Eric Prud'hommeaux, <eric@w3.org>
- Sanitation Engineer, W3C

Problem Statement

Useful data needs consistent structure:

Advertise value
- What's there?
- How's it spelled?
- How's it linked?
Generate interfaces
Direct query generation
Direct query optimization

Detect and correct errors:

missing properties,
missing/bad type arcs,
missing referents,
inconsistent state (e.g. dates),
value set violations.

@prefix : <http://www.w3.org/2012/12/rdf-val/SOTA-ex#> .
@prefix foaf: <http://xmlns.com/foaf/0.1/'> .
@prefix xsd: <http://www.w3.org/2001/XMLSchema#> .

<issue7> a :Issue , :SecurityIssue ;
    :state :unassigned ;
    :reportedBy <user6> , <user2> ; # cardinality 1
    :reportedOn "2012-12-31T23:57:00"^^xsd:dateTime ;
    :reproducedBy <user2>, <user1> ;
    :reproducedOn "2012-11-31T23:57:00"^^xsd:dateTime ;
                       # reproduced before being reported
    :related <issue4>, <issue3>, <issue2> .
                       # referenced issues not included

<issue4> # a ???         missing type arc
    :state :unsinged ; # misspelled
    # :reportedBy ??? -  missing
    :reportedOn "2012-12-31T23:57:00"^^xsd:dateTime .

<user2> a foaf:Person ;
    foaf:givenName "Alice" ;
    foaf:familyName "Smith" ;
    foaf:phone <tel:+1.555.222.2222> ;
    foaf:mbox <mailto:alice@example.com> .

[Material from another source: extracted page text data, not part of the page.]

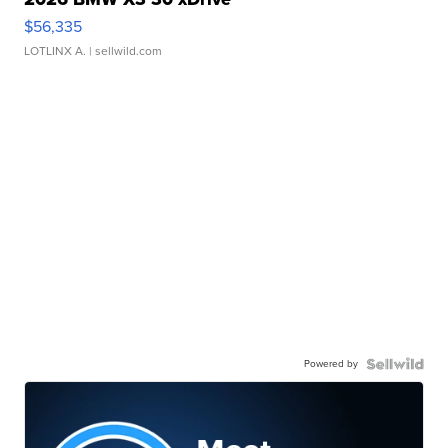
$56,335
LOTLINX A.
| sellwild.com
Powered by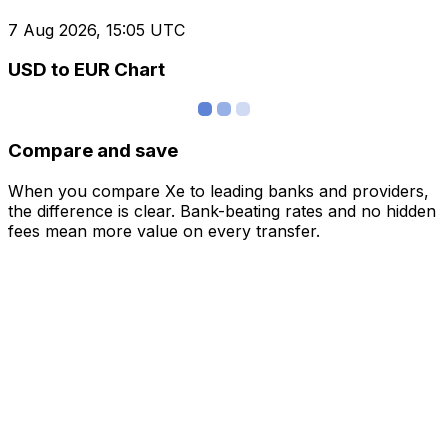
7 Aug 2026, 15:05 UTC
USD to EUR Chart
Compare and save
When you compare Xe to leading banks and providers,
the difference is clear. Bank-beating rates and no hidden
fees mean more value on every transfer.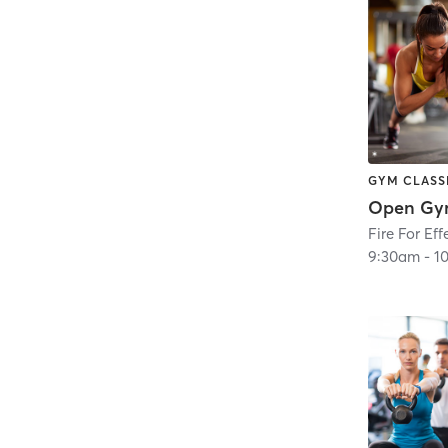
GYM CLASS
Open Gy
Fire For Eff
9:30am
-
1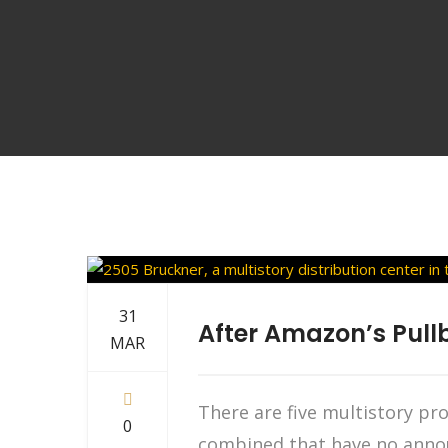
31
After Amazon’s Pullb
MAR
There are five multistory pr
0
combined that have no annou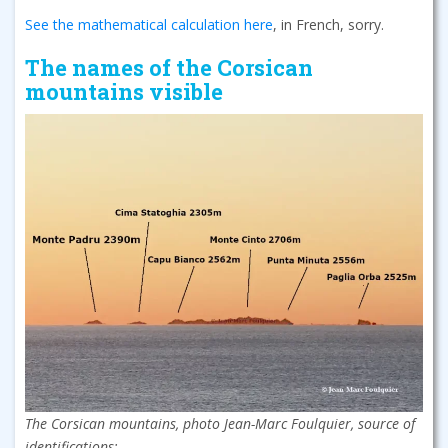
See the mathematical calculation here
, in French, sorry.
The names of the Corsican
mountains visible
The Corsican mountains, photo Jean-Marc Foulquier, source of
identifications: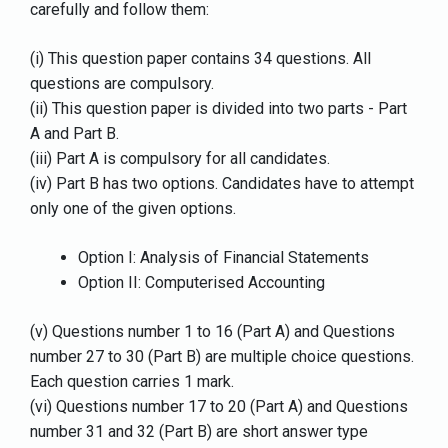
carefully and follow them:
(i) This question paper contains 34 questions. All
questions are compulsory.
(ii) This question paper is divided into two parts - Part
A and Part B.
(iii) Part A is compulsory for all candidates.
(iv) Part B has two options. Candidates have to attempt
only one of the given options.
Option I: Analysis of Financial Statements
Option II: Computerised Accounting
(v) Questions number 1 to 16 (Part A) and Questions
number 27 to 30 (Part B) are multiple choice questions.
Each question carries 1 mark.
(vi) Questions number 17 to 20 (Part A) and Questions
number 31 and 32 (Part B) are short answer type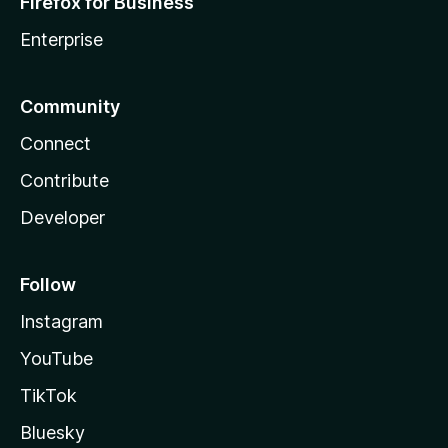
Firefox for Business
Enterprise
Community
Connect
Contribute
Developer
Follow
Instagram
YouTube
TikTok
Bluesky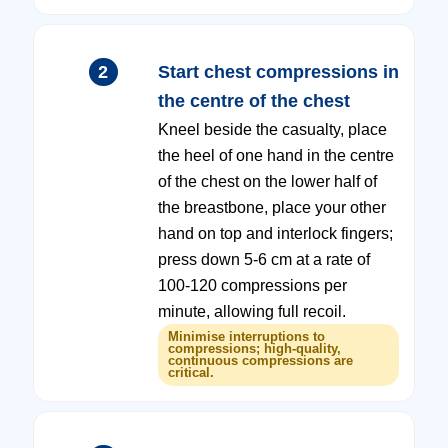
2
Start chest compressions in
the centre of the chest
Kneel beside the casualty, place
the heel of one hand in the centre
of the chest on the lower half of
the breastbone, place your other
hand on top and interlock fingers;
press down 5-6 cm at a rate of
100-120 compressions per
minute, allowing full recoil.
Minimise interruptions to
compressions; high-quality,
continuous compressions are
critical.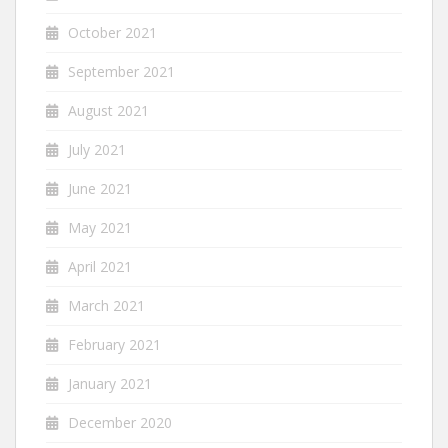
October 2021
September 2021
August 2021
July 2021
June 2021
May 2021
April 2021
March 2021
February 2021
January 2021
December 2020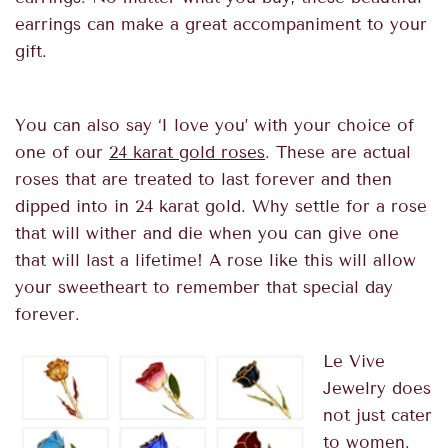
earrings can make a great accompaniment to your
gift.
You can also say ‘I love you’ with your choice of
one of our
24 karat gold roses
. These are actual
roses that are treated to last forever and then
dipped into in 24 karat gold. Why settle for a rose
that will wither and die when you can give one
that will last a lifetime! A rose like this will allow
your sweetheart to remember that special day
forever.
Le Vive
Jewelry does
not just cater
to women.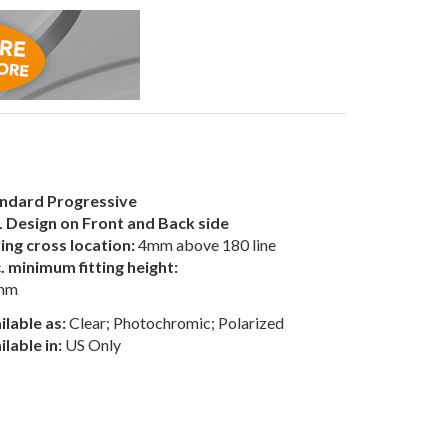
ndard Progressive
 Design on Front and Back side
ting cross location:
4mm above 180 line
. minimum fitting height:
mm
ilable as:
Clear; Photochromic; Polarized
ilable in:
US Only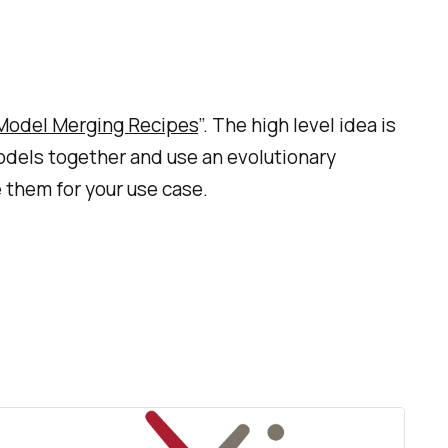
 Model Merging Recipes
”. The high level idea is
odels together and use an evolutionary
e them for your use case.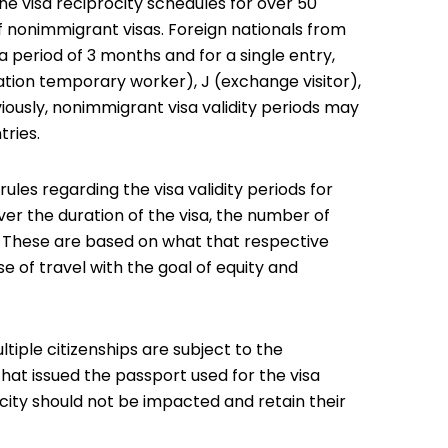
 visa reciprocity schedules for over 50
 of nonimmigrant visas. Foreign nationals from
a period of 3 months and for a single entry,
pation temporary worker), J (exchange visitor),
viously, nonimmigrant visa validity periods may
tries.
ules regarding the visa validity periods for
ver the duration of the visa, the number of
s. These are based on what that respective
e of travel with the goal of equity and
ltiple citizenships are subject to the
hat issued the passport used for the visa
ocity should not be impacted and retain their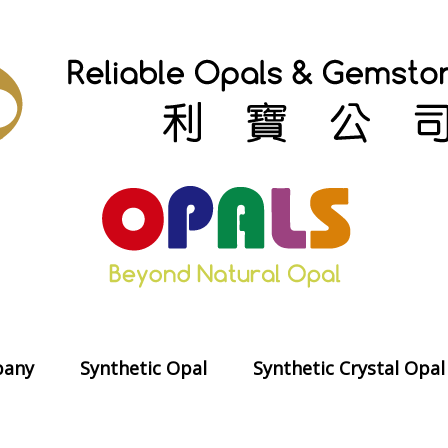
any
Synthetic Opal
Synthetic Crystal Opal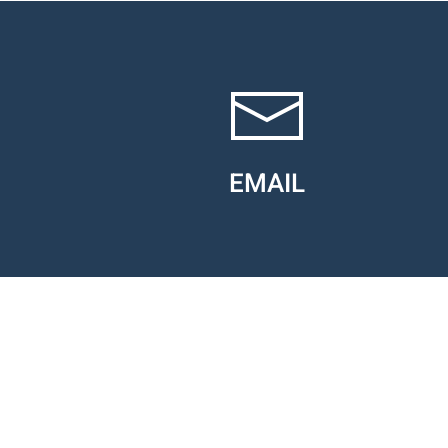
EMAIL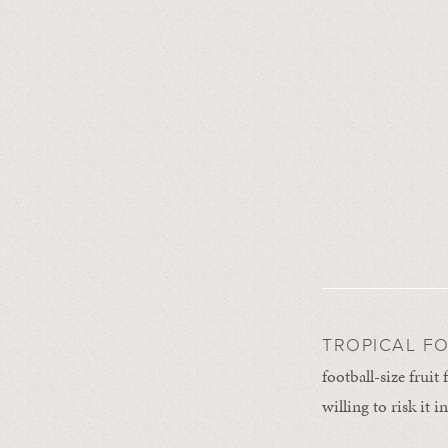
TROPICAL F
football-size fruit
willing to risk it 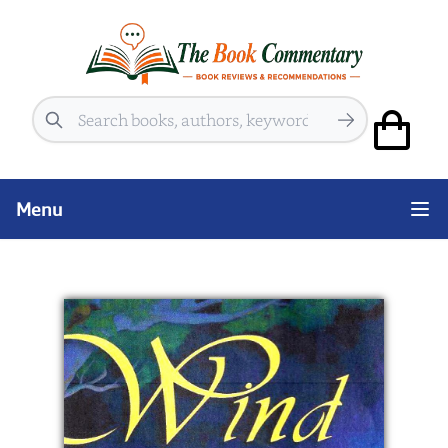
Search
Menu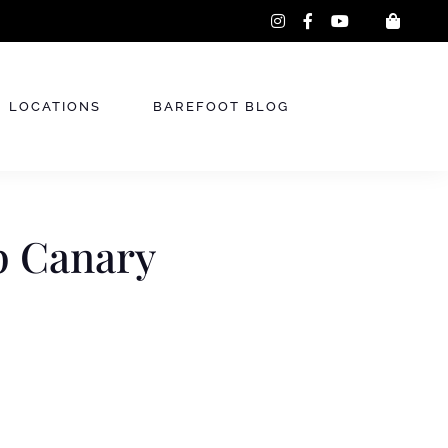
instagram
facebook-
youtube
f
LOCATIONS
BAREFOOT BLOG
p Canary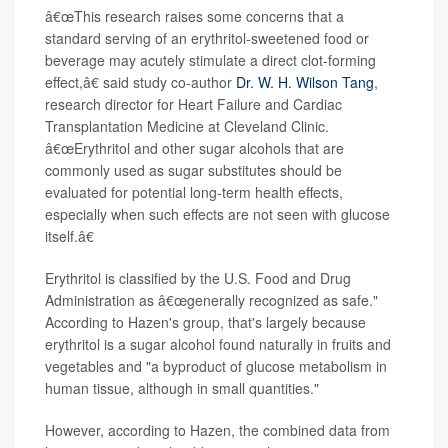
â€œThis research raises some concerns that a
standard serving of an erythritol-sweetened food or
beverage may acutely stimulate a direct clot-forming
effect,â€ said study co-author
Dr. W. H. Wilson Tang
,
research director for Heart Failure and Cardiac
Transplantation Medicine at Cleveland Clinic.
â€œErythritol and other sugar alcohols that are
commonly used as sugar substitutes should be
evaluated for potential long-term health effects,
especially when such effects are not seen with glucose
itself.â€
Erythritol is classified by the U.S. Food and Drug
Administration as â€œgenerally recognized as safe."
According to Hazen's group, that's largely because
erythritol is a sugar alcohol found naturally in fruits and
vegetables and "a byproduct of glucose metabolism in
human tissue, although in small quantities."
However, according to Hazen, the combined data from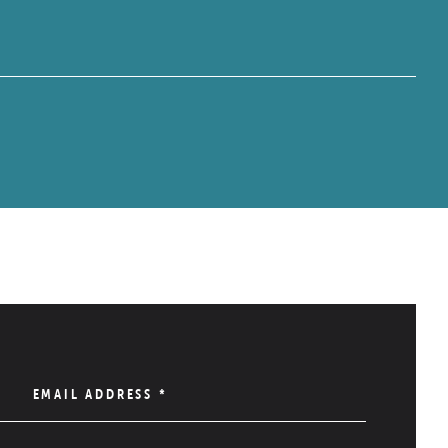
EMAIL ADDRESS
*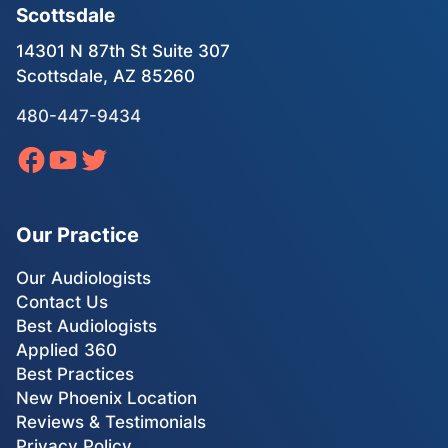
Scottsdale
14301 N 87th St Suite 307
Scottsdale, AZ 85260
480-447-9434
Our Practice
Our Audiologists
Contact Us
Best Audiologists
Applied 360
Best Practices
New Phoenix Location
Reviews & Testimonials
Privacy Policy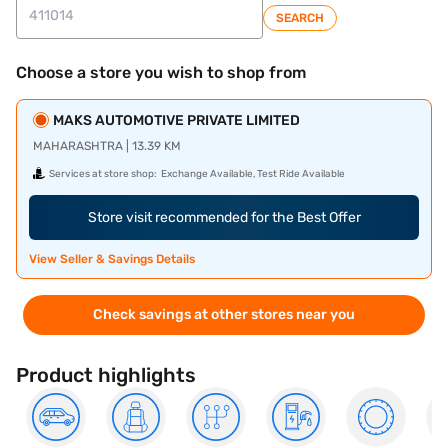
SEARCH
Choose a store you wish to shop from
MAKS AUTOMOTIVE PRIVATE LIMITED
MAHARASHTRA | 13.39 KM
Services at store shop:
Exchange Available, Test Ride Available
Store visit recommended for the Best Offer
View Seller & Savings Details
Check savings at other stores near you
Product highlights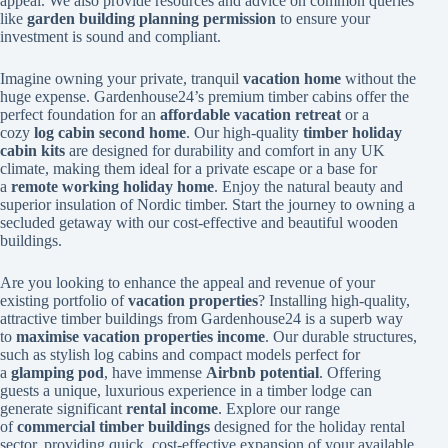
appeal. We also provide resources and advice on common queries
like
garden building planning permission
to ensure your
investment is sound and compliant.
Imagine owning your private, tranquil
vacation home
without the
huge expense. Gardenhouse24’s premium timber cabins offer the
perfect foundation for an
affordable vacation retreat
or a
cozy
log cabin second home
. Our high-quality
timber holiday
cabin kits
are designed for durability and comfort in any UK
climate, making them ideal for a private escape or a base for
a
remote working holiday home
. Enjoy the natural beauty and
superior insulation of Nordic timber. Start the journey to owning a
secluded getaway with our cost-effective and beautiful wooden
buildings.
Are you looking to enhance the appeal and revenue of your
existing portfolio of
vacation properties
? Installing high-quality,
attractive timber buildings from Gardenhouse24 is a superb way
to
maximise vacation properties income
. Our durable structures,
such as stylish log cabins and compact models perfect for
a
glamping pod
, have immense
Airbnb potential
. Offering
guests a unique, luxurious experience in a timber lodge can
generate significant
rental income
. Explore our range
of
commercial timber buildings
designed for the holiday rental
sector, providing quick, cost-effective expansion of your available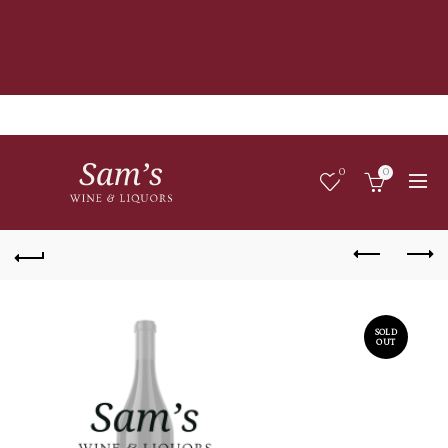
0
0
SOLD
OUT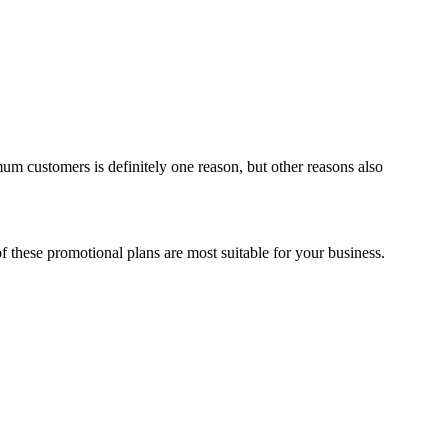
um customers is definitely one reason, but other reasons also
f these promotional plans are most suitable for your business.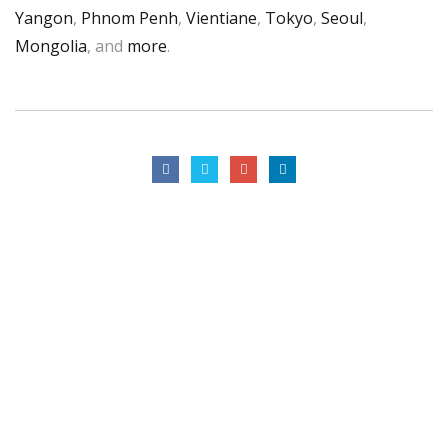
Yangon
,
Phnom Penh
,
Vientiane
,
Tokyo
,
Seoul
,
Mongolia
, and
more
.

<user6> a foaf:Agent ; # should be foaf:Person
    foaf:givenName "Bob" ; # foaf:familyName "???" - missing
    foaf:phone <tel:+.555.222.2222> ; # malformed tel: URL
    foaf:mbox <mailto:alice@example.com> .

Expectations

What do users get elsewhere?

	SQL	XML
missing properties	reportedBy UNSIGNED INT NOT NULL	element reportedBy { User },
missing/bad type arcs	N/A	N/A
missing referents	FOREIGN KEY (reportedBy) REFERENCES Users(ID)	<keyref refer="UserID">
inconsistent state	CHECK(reproducedOn>reportedOn)	[schematron]
value set violations	ENUM('unasigned', 'assigned')	attribute state { "unassigned" \| "assigned" }

Existing data

Ontology separate from constraints separate from instance
- instance and ontology routinely separate.
- constraints tied to OSLC services, not to instance data.
One type used for multiple purposes.
(Data not annotated with fully-discriminating types.)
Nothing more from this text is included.